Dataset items

--- START ---

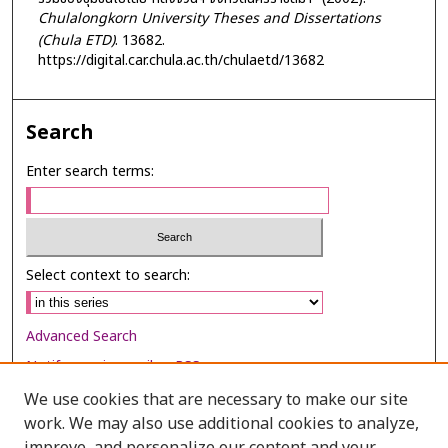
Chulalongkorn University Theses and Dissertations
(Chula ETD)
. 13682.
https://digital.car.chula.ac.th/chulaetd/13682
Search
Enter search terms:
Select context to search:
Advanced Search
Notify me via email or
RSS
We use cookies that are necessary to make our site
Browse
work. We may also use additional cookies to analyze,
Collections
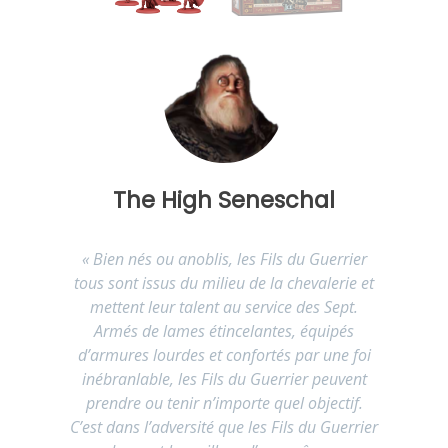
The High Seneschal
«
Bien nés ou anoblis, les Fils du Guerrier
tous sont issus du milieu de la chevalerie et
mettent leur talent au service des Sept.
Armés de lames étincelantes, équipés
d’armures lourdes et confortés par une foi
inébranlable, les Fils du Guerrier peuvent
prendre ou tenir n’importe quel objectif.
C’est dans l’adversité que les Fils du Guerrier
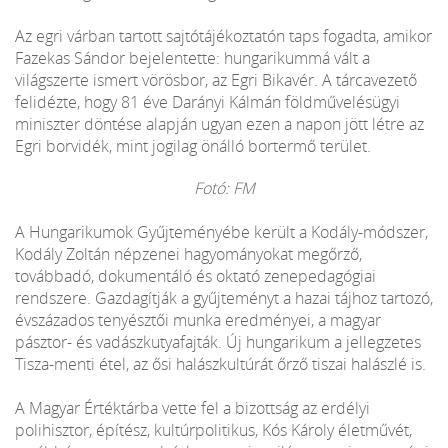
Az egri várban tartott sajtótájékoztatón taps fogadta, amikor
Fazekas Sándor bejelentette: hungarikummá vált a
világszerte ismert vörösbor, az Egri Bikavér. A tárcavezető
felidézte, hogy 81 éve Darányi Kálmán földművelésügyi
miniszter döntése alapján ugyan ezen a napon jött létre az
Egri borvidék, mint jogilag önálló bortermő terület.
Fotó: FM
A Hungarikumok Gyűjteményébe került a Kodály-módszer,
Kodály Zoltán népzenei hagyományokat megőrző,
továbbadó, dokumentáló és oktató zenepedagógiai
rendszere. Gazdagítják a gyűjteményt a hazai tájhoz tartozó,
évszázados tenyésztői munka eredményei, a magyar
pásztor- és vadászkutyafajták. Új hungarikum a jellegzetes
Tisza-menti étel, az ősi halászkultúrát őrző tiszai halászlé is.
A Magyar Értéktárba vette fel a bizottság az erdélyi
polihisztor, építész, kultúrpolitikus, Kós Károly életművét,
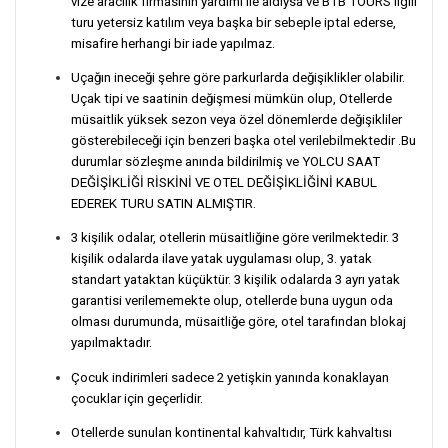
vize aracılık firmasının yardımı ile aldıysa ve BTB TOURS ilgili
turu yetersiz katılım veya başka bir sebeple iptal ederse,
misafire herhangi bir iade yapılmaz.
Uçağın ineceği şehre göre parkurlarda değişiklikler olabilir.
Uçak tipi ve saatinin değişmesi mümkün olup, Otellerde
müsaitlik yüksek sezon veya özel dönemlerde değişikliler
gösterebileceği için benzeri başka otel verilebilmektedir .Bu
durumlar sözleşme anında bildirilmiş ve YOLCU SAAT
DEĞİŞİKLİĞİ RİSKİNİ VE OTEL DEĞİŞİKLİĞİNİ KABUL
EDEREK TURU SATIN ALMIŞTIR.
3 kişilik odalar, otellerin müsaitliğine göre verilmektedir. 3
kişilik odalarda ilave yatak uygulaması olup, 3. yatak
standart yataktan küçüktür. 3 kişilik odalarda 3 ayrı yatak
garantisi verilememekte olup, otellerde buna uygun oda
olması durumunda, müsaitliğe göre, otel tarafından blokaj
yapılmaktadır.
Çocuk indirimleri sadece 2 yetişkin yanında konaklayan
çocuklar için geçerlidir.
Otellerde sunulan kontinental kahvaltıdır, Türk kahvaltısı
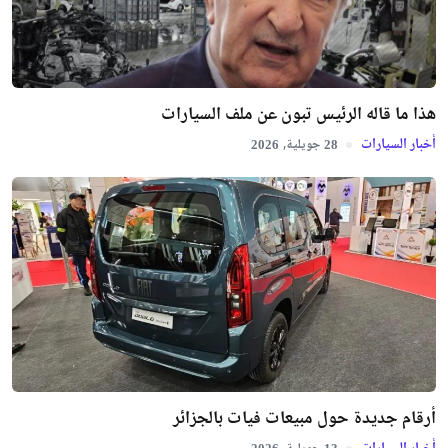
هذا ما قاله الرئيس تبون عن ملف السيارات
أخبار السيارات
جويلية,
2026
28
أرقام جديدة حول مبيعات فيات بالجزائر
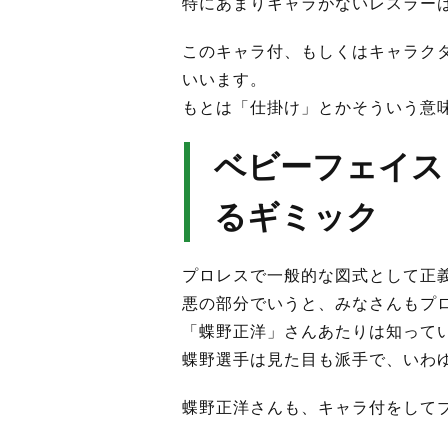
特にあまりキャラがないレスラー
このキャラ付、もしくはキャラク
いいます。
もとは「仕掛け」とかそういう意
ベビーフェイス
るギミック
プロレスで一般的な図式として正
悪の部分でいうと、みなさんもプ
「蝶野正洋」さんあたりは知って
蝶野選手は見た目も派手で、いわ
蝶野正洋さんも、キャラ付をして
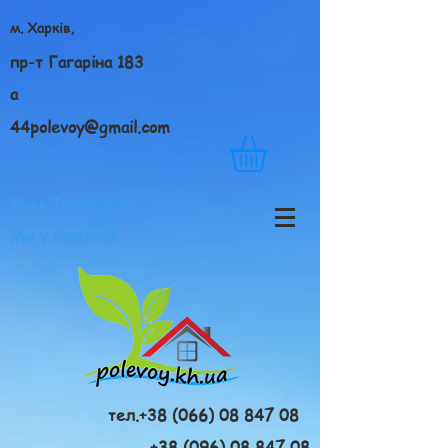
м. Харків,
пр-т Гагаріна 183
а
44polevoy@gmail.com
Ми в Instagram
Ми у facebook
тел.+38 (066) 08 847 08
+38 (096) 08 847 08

--- END ---
--- START ---

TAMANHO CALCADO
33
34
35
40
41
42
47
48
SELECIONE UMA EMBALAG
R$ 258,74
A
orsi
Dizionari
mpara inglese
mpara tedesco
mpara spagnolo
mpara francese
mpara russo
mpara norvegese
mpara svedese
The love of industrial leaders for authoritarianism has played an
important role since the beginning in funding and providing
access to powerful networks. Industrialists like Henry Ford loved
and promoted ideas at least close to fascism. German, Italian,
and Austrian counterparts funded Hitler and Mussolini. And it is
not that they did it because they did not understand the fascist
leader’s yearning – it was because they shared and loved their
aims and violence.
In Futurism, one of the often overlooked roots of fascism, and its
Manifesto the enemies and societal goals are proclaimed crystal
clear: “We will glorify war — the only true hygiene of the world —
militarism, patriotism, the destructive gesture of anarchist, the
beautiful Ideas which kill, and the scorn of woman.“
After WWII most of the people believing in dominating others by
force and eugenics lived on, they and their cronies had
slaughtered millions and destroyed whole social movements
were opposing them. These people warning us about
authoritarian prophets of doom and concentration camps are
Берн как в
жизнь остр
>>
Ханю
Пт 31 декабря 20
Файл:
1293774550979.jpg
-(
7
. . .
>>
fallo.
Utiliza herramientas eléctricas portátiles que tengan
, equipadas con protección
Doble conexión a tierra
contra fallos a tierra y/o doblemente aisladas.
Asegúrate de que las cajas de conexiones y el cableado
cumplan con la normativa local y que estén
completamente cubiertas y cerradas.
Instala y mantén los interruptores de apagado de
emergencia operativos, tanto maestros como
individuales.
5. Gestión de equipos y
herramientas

--- END ---
--- START ---

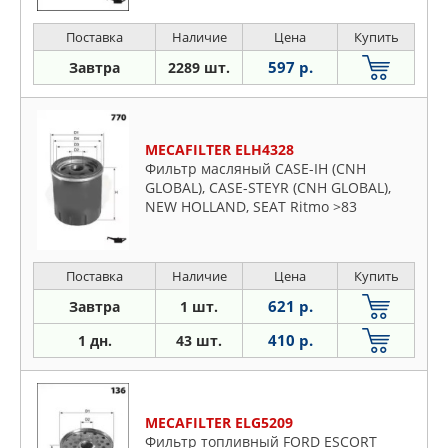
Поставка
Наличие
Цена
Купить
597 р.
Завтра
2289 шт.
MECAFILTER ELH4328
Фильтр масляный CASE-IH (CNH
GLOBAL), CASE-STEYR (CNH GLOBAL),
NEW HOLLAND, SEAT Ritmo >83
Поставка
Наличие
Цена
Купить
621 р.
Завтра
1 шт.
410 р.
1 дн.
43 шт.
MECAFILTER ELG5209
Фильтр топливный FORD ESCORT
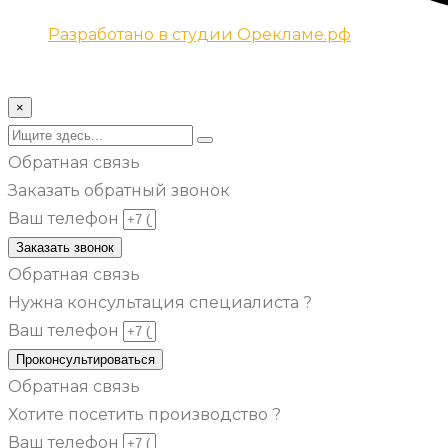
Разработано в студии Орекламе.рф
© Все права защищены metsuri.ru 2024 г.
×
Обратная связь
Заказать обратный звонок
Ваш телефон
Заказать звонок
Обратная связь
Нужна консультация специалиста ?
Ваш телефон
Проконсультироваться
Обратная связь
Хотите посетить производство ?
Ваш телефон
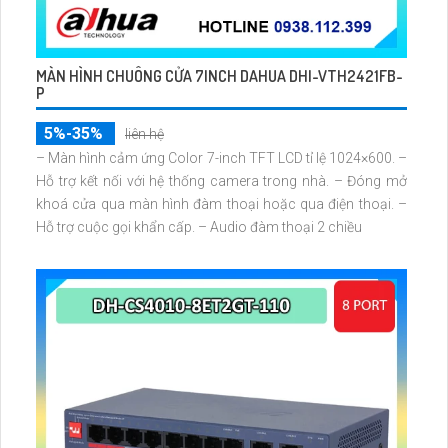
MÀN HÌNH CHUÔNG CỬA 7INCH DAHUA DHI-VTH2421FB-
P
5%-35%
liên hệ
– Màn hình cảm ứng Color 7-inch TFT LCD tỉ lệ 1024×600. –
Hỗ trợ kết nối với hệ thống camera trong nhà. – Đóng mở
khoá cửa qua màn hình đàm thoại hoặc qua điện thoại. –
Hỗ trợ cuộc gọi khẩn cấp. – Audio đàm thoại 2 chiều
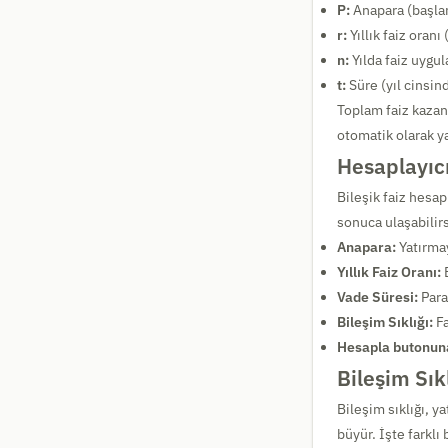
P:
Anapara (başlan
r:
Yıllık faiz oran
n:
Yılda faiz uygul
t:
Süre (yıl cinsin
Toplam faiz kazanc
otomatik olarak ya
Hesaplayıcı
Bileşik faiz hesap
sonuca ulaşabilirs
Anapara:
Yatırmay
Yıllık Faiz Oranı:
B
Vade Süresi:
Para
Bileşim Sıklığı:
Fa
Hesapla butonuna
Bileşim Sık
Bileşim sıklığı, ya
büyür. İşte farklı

--- END ---

→ **THE TASK**
Filter the entries and copy each line with "başka".

→ **RESPONSE BOX**
turu yetersiz katılım veya başka bir sebeple iptal ederse,
gösterebileceği için benzeri başka otel verilebilmektedir .Bu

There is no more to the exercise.